### Assignment
Starting at the line that contains "Suddenly sales time" and ending at the line that contains "A full-service digital", the lines below are to be given again exactly, with nothing added.

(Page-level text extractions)
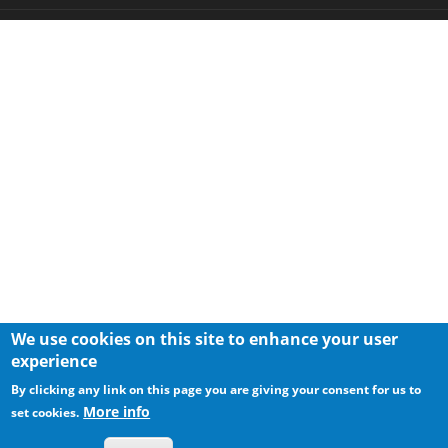
We use cookies on this site to enhance your user
experience
By clicking any link on this page you are giving your consent for us to
More info
set cookies.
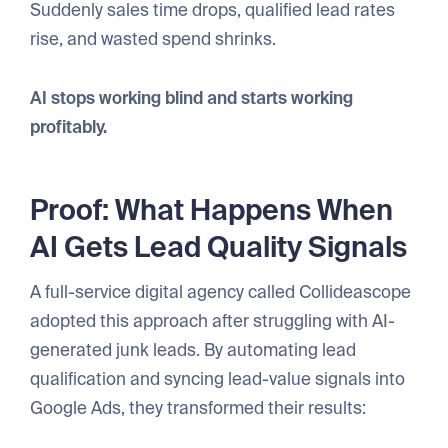
Suddenly sales time drops, qualified lead rates
rise, and wasted spend shrinks.
AI stops working blind and starts working
profitably.
Proof: What Happens When
AI Gets Lead Quality Signals
A full-service digital agency called Collideascope
adopted this approach after struggling with AI-
generated junk leads. By automating lead
qualification and syncing lead-value signals into
Google Ads, they transformed their results:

### The answer
Suddenly sales time drops, qualified lead rates
rise, and wasted spend shrinks.
AI stops working blind and starts working
profitably.
Proof: What Happens When
AI Gets Lead Quality Signals
A full-service digital agency called Collideascope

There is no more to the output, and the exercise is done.